Continuous-Time Homeostatic Dynamics for Reentrant Inference Models
This work addresses the challenge of stability in self-referential neural systems for researchers in computational neuroscience and machine learning, though it appears incremental as it builds on existing reentry models.
The paper tackled the problem of achieving stable, bounded computation in reentrant neural networks by formulating a continuous-time homeostatic dynamics model, which revealed a reflective regime enabling stable oscillatory trajectories without divergence or collapse.

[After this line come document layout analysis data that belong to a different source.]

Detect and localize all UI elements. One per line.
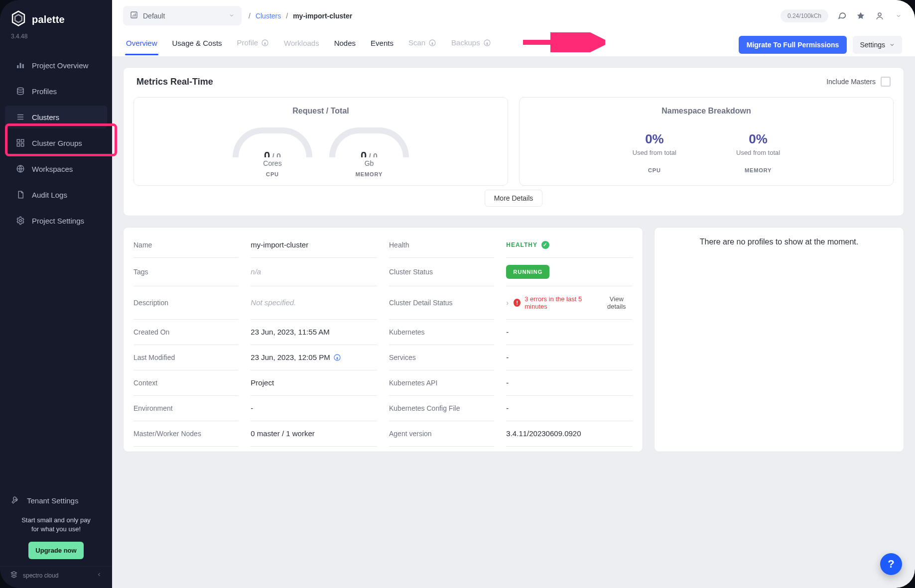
chart-icon — [130, 11, 138, 20]
tab-label: Backups — [451, 38, 480, 47]
detail-value: my-import-cluster — [251, 233, 377, 258]
migrate-button[interactable]: Migrate To Full Permissions — [739, 36, 847, 54]
sidebar-item-label: Clusters — [32, 113, 59, 121]
detail-value: - — [506, 345, 633, 370]
ns-cpu: 0% Used from total CPU — [633, 131, 676, 173]
gauge-cpu-value: 0 — [264, 149, 270, 157]
tab-label: Scan — [408, 38, 425, 47]
detail-value: - — [506, 320, 633, 345]
detail-value: - — [506, 370, 633, 396]
detail-label: Name — [133, 233, 239, 258]
collapse-sidebar-icon[interactable] — [96, 572, 102, 579]
detail-label: Environment — [133, 396, 239, 421]
tab-profile: Profile — [236, 33, 270, 56]
detail-value: - — [251, 396, 377, 421]
arrow-annotation — [521, 32, 605, 54]
info-icon — [333, 353, 341, 361]
settings-label: Settings — [860, 41, 885, 49]
wrench-icon — [11, 495, 20, 506]
tab-events[interactable]: Events — [370, 34, 394, 55]
sidebar-footer: spectro cloud — [0, 566, 112, 584]
detail-value: 23 Jun, 2023, 12:05 PM — [251, 345, 377, 370]
detail-value: n/a — [251, 258, 377, 286]
checkbox-icon — [881, 77, 891, 87]
upgrade-button[interactable]: Upgrade now — [28, 542, 83, 559]
error-text: !3 errors in the last 5 minutes — [514, 295, 595, 310]
sidebar-item-label: Tenant Settings — [27, 496, 78, 505]
breadcrumb-current: my-import-cluster — [293, 12, 352, 20]
view-details-button[interactable]: View details — [601, 293, 633, 312]
spectro-icon — [10, 571, 18, 580]
detail-label: Cluster Status — [389, 258, 494, 286]
gauge-cpu-total: / 0 — [272, 152, 281, 157]
detail-label: Health — [389, 233, 494, 258]
tab-label: Profile — [237, 38, 259, 47]
help-fab[interactable]: ? — [880, 553, 902, 575]
gauge-mem-value: 0 — [361, 149, 367, 157]
document-icon — [16, 190, 25, 199]
more-details-button[interactable]: More Details — [485, 190, 543, 207]
detail-value: 0 master / 1 worker — [251, 421, 377, 447]
chevron-right-icon[interactable]: › — [506, 298, 509, 307]
user-chevron-icon[interactable] — [893, 10, 904, 21]
info-icon — [428, 40, 436, 48]
detail-label: Tags — [133, 258, 239, 286]
detail-value: 23 Jun, 2023, 11:55 AM — [251, 320, 377, 345]
sidebar-item-label: Audit Logs — [32, 191, 67, 199]
detail-value: Project — [251, 370, 377, 396]
star-icon[interactable] — [855, 10, 866, 21]
check-circle-icon — [541, 241, 549, 249]
sidebar-item-workspaces[interactable]: Workspaces — [5, 157, 107, 180]
breadcrumb-link-clusters[interactable]: Clusters — [256, 12, 281, 20]
chart-bars-icon — [16, 61, 25, 70]
user-icon[interactable] — [874, 10, 885, 21]
svg-rect-7 — [21, 144, 24, 146]
no-profiles-text: There are no profiles to show at the mom… — [664, 237, 894, 246]
sidebar-item-label: Profiles — [32, 87, 57, 96]
include-masters-toggle[interactable]: Include Masters — [826, 77, 891, 87]
gauge-memory: 0/ 0 Gb MEMORY — [327, 127, 411, 177]
detail-value: Not specified. — [251, 286, 377, 320]
sidebar-item-audit-logs[interactable]: Audit Logs — [5, 183, 107, 206]
tab-backups: Backups — [450, 33, 492, 56]
credits-pill: 0.24/100kCh — [781, 9, 828, 22]
sidebar-item-tenant-settings[interactable]: Tenant Settings — [0, 488, 112, 513]
sidebar-item-label: Workspaces — [32, 165, 73, 173]
detail-label: Master/Worker Nodes — [133, 421, 239, 447]
health-badge: HEALTHY — [506, 241, 549, 249]
list-icon — [16, 113, 25, 121]
ns-mem-pct: 0% — [736, 131, 780, 147]
metrics-right-title: Namespace Breakdown — [528, 107, 884, 116]
scope-dropdown[interactable]: Default — [123, 6, 242, 25]
ns-mem-lab: MEMORY — [736, 167, 780, 173]
sidebar-item-cluster-groups[interactable]: Cluster Groups — [5, 131, 107, 154]
detail-label: Description — [133, 286, 239, 320]
svg-rect-4 — [17, 139, 19, 142]
tab-nodes[interactable]: Nodes — [333, 34, 357, 55]
detail-label: Kubernetes — [389, 320, 494, 345]
sidebar-item-label: Cluster Groups — [32, 139, 82, 147]
sidebar-item-profiles[interactable]: Profiles — [5, 80, 107, 103]
tab-usage-costs[interactable]: Usage & Costs — [171, 34, 223, 55]
chat-icon[interactable] — [836, 10, 847, 21]
sidebar-item-project-settings[interactable]: Project Settings — [5, 209, 107, 232]
detail-label: Cluster Detail Status — [389, 286, 494, 320]
gauge-cpu: 0/ 0 Cores CPU — [230, 127, 315, 177]
sidebar-item-project-overview[interactable]: Project Overview — [5, 54, 107, 77]
stack-icon — [16, 87, 25, 96]
gauge-cpu-unit: Cores — [263, 159, 281, 167]
sidebar-promo: Start small and only pay for what you us… — [0, 513, 112, 537]
brand-version: 3.4.48 — [0, 31, 112, 45]
ns-cpu-lab: CPU — [633, 167, 676, 173]
info-icon — [261, 40, 269, 48]
detail-label: Last Modified — [133, 345, 239, 370]
svg-rect-1 — [20, 63, 21, 69]
ns-mem-used: Used from total — [736, 149, 780, 156]
sidebar-item-clusters[interactable]: Clusters — [5, 106, 107, 128]
brand-logo-icon — [10, 10, 27, 29]
footer-text: spectro cloud — [23, 572, 58, 579]
tab-overview[interactable]: Overview — [125, 34, 158, 55]
svg-point-3 — [17, 88, 23, 90]
detail-label: Services — [389, 345, 494, 370]
settings-button[interactable]: Settings — [853, 36, 902, 54]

We formulate the Fast-Weights Homeostatic Reentry Network (FHRN) as a continuous-time neural-ODE system, revealing its role as a norm-regulated reentrant dynamical process. Starting from the discrete reentry rule $x_t = x_t^{(\mathrm{ex})} + γ\, W_r\, g(\|y_{t-1}\|)\, y_{t-1}$, we derive the coupled system $\dot{y}=-y+f(W_ry;\,x,\,A)+g_{\mathrm{h}}(y)$ showing that the network couples fast associative memory with global radial homeostasis. The dynamics admit bounded attractors governed by an energy functional, yielding a ring-like manifold. A Jacobian spectral analysis identifies a \emph{reflective regime} in which reentry induces stable oscillatory trajectories rather than divergence or collapse. Unlike continuous-time recurrent neural networks or liquid neural networks, FHRN achieves stability through population-level gain modulation rather than fixed recurrence or neuron-local time adaptation. These results establish the reentry network as a distinct class of self-referential neural dynamics supporting recursive yet bounded computation.